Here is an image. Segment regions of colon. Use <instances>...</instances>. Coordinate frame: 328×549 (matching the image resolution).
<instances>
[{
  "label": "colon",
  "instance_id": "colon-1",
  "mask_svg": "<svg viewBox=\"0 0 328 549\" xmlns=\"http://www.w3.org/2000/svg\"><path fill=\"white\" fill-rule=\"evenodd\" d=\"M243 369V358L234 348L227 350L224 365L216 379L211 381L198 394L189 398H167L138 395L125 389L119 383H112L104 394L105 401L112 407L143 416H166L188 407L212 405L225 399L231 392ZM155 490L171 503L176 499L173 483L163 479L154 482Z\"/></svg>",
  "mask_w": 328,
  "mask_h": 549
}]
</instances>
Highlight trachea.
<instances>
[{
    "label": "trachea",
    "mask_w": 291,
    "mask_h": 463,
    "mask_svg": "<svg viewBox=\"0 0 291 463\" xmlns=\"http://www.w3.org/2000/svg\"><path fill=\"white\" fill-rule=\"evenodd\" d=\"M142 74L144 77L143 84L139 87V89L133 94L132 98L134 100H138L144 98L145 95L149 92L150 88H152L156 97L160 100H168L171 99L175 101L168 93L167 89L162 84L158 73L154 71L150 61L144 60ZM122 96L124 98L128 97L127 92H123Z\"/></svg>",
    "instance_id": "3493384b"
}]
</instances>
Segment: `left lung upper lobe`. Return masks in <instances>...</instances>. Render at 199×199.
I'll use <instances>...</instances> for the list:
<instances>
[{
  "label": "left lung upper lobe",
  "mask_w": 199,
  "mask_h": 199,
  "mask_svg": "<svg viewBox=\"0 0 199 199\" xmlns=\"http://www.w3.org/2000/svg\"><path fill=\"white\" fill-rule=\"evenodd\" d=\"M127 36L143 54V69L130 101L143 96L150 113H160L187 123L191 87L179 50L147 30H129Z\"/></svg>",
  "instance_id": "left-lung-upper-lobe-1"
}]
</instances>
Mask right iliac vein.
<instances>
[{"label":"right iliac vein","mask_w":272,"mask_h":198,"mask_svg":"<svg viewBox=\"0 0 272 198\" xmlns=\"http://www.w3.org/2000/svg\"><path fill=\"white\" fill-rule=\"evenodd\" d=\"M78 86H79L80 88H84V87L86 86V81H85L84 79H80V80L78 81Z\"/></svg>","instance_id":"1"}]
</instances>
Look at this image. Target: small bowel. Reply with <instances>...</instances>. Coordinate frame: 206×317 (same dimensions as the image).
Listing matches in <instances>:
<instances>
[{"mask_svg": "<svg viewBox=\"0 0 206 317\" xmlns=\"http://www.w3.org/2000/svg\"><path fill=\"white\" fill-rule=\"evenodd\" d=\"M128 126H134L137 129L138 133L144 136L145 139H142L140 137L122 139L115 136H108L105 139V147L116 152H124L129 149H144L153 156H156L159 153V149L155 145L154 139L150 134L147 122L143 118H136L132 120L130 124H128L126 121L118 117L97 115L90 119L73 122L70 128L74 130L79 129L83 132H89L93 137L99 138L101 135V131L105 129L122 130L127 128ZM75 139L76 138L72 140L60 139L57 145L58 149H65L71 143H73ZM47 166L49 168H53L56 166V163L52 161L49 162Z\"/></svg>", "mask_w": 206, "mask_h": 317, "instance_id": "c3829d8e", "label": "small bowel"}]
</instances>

+===+

Your task is to print the whole listing again exactly.

Here is an image. Segment regions of colon. Use <instances>...</instances>. Coordinate frame: 328×549 (matching the image resolution).
<instances>
[{
  "label": "colon",
  "instance_id": "colon-1",
  "mask_svg": "<svg viewBox=\"0 0 328 549\" xmlns=\"http://www.w3.org/2000/svg\"><path fill=\"white\" fill-rule=\"evenodd\" d=\"M243 369V358L234 348L227 350L224 365L216 379L211 381L198 394L189 398H167L138 395L125 389L119 383H112L104 394L105 401L112 407L143 416H166L188 407L212 405L225 399L231 392ZM155 490L171 503L176 499L173 483L163 479L154 482Z\"/></svg>",
  "mask_w": 328,
  "mask_h": 549
}]
</instances>
Highlight trachea.
<instances>
[{
    "label": "trachea",
    "mask_w": 291,
    "mask_h": 463,
    "mask_svg": "<svg viewBox=\"0 0 291 463\" xmlns=\"http://www.w3.org/2000/svg\"><path fill=\"white\" fill-rule=\"evenodd\" d=\"M142 74L144 77L143 84L139 87V89L133 94L132 98L134 100H138L144 98L145 95L149 92L150 88H152L156 97L160 100H168L171 99L175 101L168 93L167 89L162 84L158 73L154 71L150 61L144 60ZM122 96L124 98L128 97L127 92H123Z\"/></svg>",
    "instance_id": "3493384b"
}]
</instances>
Segment: `left lung upper lobe`. Return masks in <instances>...</instances>. Render at 199×199.
I'll use <instances>...</instances> for the list:
<instances>
[{
  "label": "left lung upper lobe",
  "mask_w": 199,
  "mask_h": 199,
  "mask_svg": "<svg viewBox=\"0 0 199 199\" xmlns=\"http://www.w3.org/2000/svg\"><path fill=\"white\" fill-rule=\"evenodd\" d=\"M127 36L143 54V69L130 101L143 96L150 113H160L187 123L191 87L179 50L147 30H129Z\"/></svg>",
  "instance_id": "left-lung-upper-lobe-1"
}]
</instances>
Mask right iliac vein.
<instances>
[{"label":"right iliac vein","mask_w":272,"mask_h":198,"mask_svg":"<svg viewBox=\"0 0 272 198\" xmlns=\"http://www.w3.org/2000/svg\"><path fill=\"white\" fill-rule=\"evenodd\" d=\"M78 86H79L80 88H84V87L86 86V81H85L84 79H80V80L78 81Z\"/></svg>","instance_id":"1"}]
</instances>
Look at this image. Target: small bowel. Reply with <instances>...</instances>. Coordinate frame: 206×317 (same dimensions as the image).
Listing matches in <instances>:
<instances>
[{"mask_svg": "<svg viewBox=\"0 0 206 317\" xmlns=\"http://www.w3.org/2000/svg\"><path fill=\"white\" fill-rule=\"evenodd\" d=\"M128 126H134L137 129L138 133L144 136L145 139H142L140 137L122 139L115 136H108L105 139V147L116 152H124L129 149H144L153 156H156L159 153V149L155 145L154 139L150 134L147 122L143 118H136L132 120L130 124H128L126 121L118 117L97 115L90 119L73 122L70 128L74 130L79 129L83 132H89L93 137L99 138L101 135V131L105 129L122 130L127 128ZM75 139L76 138L72 140L60 139L57 145L58 149H65L71 143H73ZM47 166L49 168H53L56 166V163L52 161L49 162Z\"/></svg>", "mask_w": 206, "mask_h": 317, "instance_id": "c3829d8e", "label": "small bowel"}]
</instances>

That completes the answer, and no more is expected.